Both Jefferies and J.P. Morgan say large operators are balancing opportunity and risk. Politzer called sports prediction markets “too good to pass up” in early September, projecting sizable upside if DraftKings and FanDuel could offer exchange-style products in non-OSB states via federal permissions. He framed a path where brand reach and database marketing give incumbents an edge once the legal lane opens. But he also detailed the political blowback that makes a full-throttle push risky: objections from tribes, state regulators, leagues and responsible gambling advocates centered on tax circumvention and lighter consumer protections.

Jefferies’ read from Wallach reinforced a wait-and-see posture for Flutter and DraftKings. If courts ultimately bless sports as eligible swaps, the big books can enter fast with scale. If not, nothing changes and the disruption risk recedes. In the meantime, exchange operators can reach customers in prohibition states, pulling attention and potentially setting user habits, while sportsbooks weigh whether interim moves would jeopardize future legalization campaigns or tribal partnerships.

Taxes, fees and the shifting economics of choice

While the legal fight unfolds, rising state taxes are pushing operators to rework pricing and could unintentionally make prediction markets look cheaper to some bettors. Flutter’s FanDuel will impose a 50-cent per-wager fee in Illinois to offset a progressive handle tax, and Jefferies expects DraftKings to mirror the move. The firm estimates the surcharge will mostly drop to cash flow with limited impact on market share, though it may trim handle growth. The analyst does not see the Illinois model spreading widely, but it underscores how state policy can reshape cost structures in ways customers feel directly.
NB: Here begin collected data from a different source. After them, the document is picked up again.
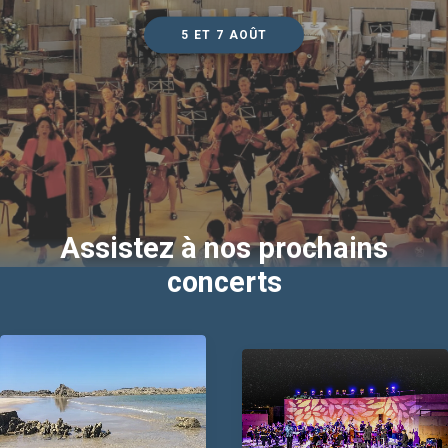
5 ET 7 AOÛT
Assistez à nos prochains
concerts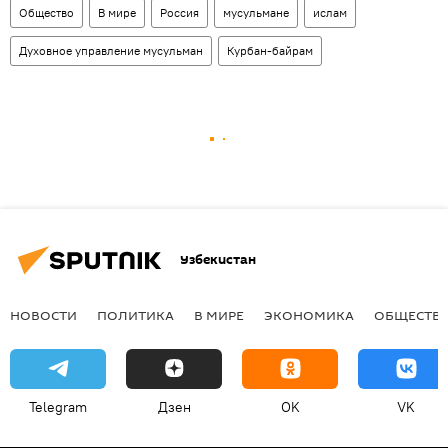
Общество
В мире
Россия
мусульмане
ислам
Духовное управление мусульман
Курбан-байрам
Узбекистан
НОВОСТИ
ПОЛИТИКА
В МИРЕ
ЭКОНОМИКА
ОБЩЕСТВ
Telegram
Дзен
OK
VK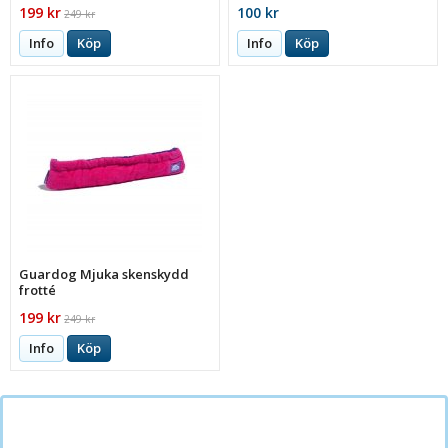
199 kr
100 kr
249 kr
Info
Köp
Info
Köp
Guardog Mjuka skenskydd
frotté
199 kr
249 kr
Info
Köp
Jefferies also expects higher taxes and the cost of entering prediction markets to dent DraftKings’ near-term numbers. In July, the firm projected lower 2025–26 earnings versus prior estimates, citing new state levies in several markets and a placeholder cost of $100 million to pursue prediction-market wagering. The forecast still backed a bullish sector view, but it illustrated the tradeoffs: higher taxes pressure sportsbook pricing power, while exchange products dangle lower-fee alternatives for price-sensitive users if they remain available.

The stakes: consumer protections, state revenue and first-mover lock-in

At core, this fight is about who sets the rules and who captures the economics. States see a risk that federally sanctioned exchanges siphon wagering volume without sharing in tax revenue or meeting state-level safeguards. Tribes view potential erosion of exclusivity compacts. Leagues and advocates warn about integrity and responsible gambling gaps. Analysts say if Washington or the Supreme Court bars sports-event contracts under commodities law, the challenge fades and sportsbooks revert to business as usual. If courts bless them or Congress carves out a path, the largest incumbents will likely enter and compete on product and scale.

Between those poles lies the status quo, where exchanges can build a beachhead in states that have yet to legalize sports betting and test demand for new formats, while sportsbooks calibrate fees and promotions to cope with rising taxes. Investors are trading that uncertainty with each court filing. The outcome will determine not just who wins share, but whether consumer protections and tax frameworks follow the action or chase it.